A new microscope design from scientists at the National Institute of Standards and Technology (NIST) should allow better design of all kinds of nanotech devices:
While some nanoscale fabrication techniques borrow from the lithography and solid state methods of the microelectronics industry, an equally promising approach relies on “directed self-assembly.” This capitalizes on physical properties and chemical affinities of nanoparticles in solutions to induce them to gather and arrange themselves in desired structures at desired locations. Potential products include extraordinarily sensitive chemical and biological sensor arrays, and new medical and diagnostic materials based on “quantum dots” and other nanoscale materials. But when your product is too small to be seen, monitoring the assembly process is difficult.
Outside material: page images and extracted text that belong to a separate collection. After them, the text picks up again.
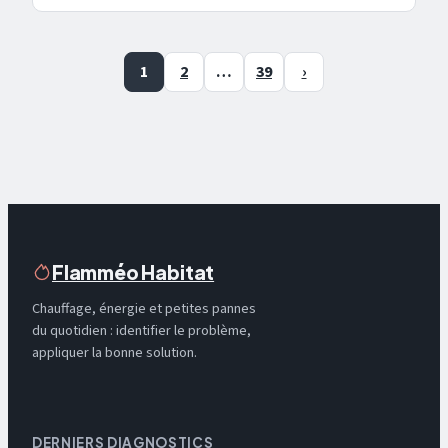
1
2
…
39
›
Flamméo Habitat
Chauffage, énergie et petites pannes
du quotidien : identifier le problème,
appliquer la bonne solution.
DERNIERS DIAGNOSTICS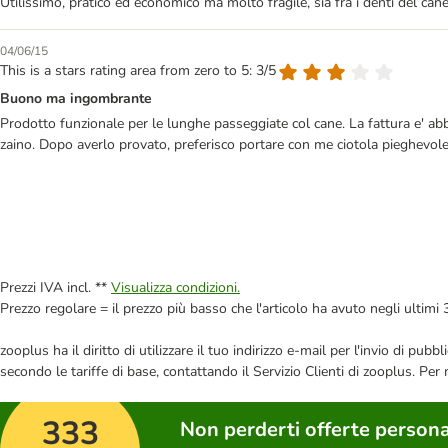
Utilissimo, pratico ed economico ma molto fragile, sia fra i denti del cane
04/06/15
This is a stars rating area from zero to 5: 3/5
Buono ma ingombrante
Prodotto funzionale per le lunghe passeggiate col cane. La fattura e' ab
zaino. Dopo averlo provato, preferisco portare con me ciotola pieghevole
Prezzi IVA incl. **
Visualizza condizioni.
Prezzo regolare = il prezzo più basso che l'articolo ha avuto negli ultimi 
zooplus ha il diritto di utilizzare il tuo indirizzo e-mail per l'invio di pu
secondo le tariffe di base, contattando il Servizio Clienti di zooplus. Per
333
Non perderti offerte persona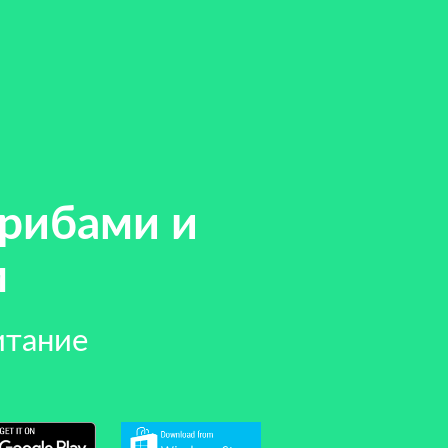
грибами и
м
итание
Microscopes can help, but a microscope sees a three-dimensional fluid volume as a 2-D plane. There’s no real sense of the “up and down” movement of particles in its field of view except that they get more or less fuzzy as they move across the plane where the instrument is in focus. To date, attempts to provide a 3-D view of the movements of nanoparticles in solution largely have relied on that fuzziness. Optics theory and mathematics can estimate how far a particle is above or below the focal plane based on diffraction patterns in the fuzziness. The math, however, is extremely difficult and time consuming and the algorithms are imprecise in practice.
One alternative, NIST researchers reported at the annual meeting of the American Physical Society,* is to use geometry instead of algebra. Specifically, angled side walls of the microscopic sample well act as mirrors to reflect side views of the volume up to the microscope at the same time as the top view. (The typical sample well is 20 microns square and 15 microns deep.) The microscope sees each particle twice, one image in the horizontal plane and one in the vertical. Because the two planes have one dimension in common, it’s a simple calculation to correlate the two and figure out each particle’s 3-D path. “Basically, we reduce the problem of tracking in 3-D to the problem of tracking in 2-D twice,” explains lead author Matthew McMahon.
The 2-D problem is simpler to solve—several software techniques can calculate and track 2-D position to better than 10 nanometers. Measuring the nanoparticle motion at that fine scale—speeds, diffusion and the like—will allow researchers to calculate the forces acting on the particles and better understand the basic rules of interaction between the various components. That in turn will allow better design and control of nanoparticle assembly processes.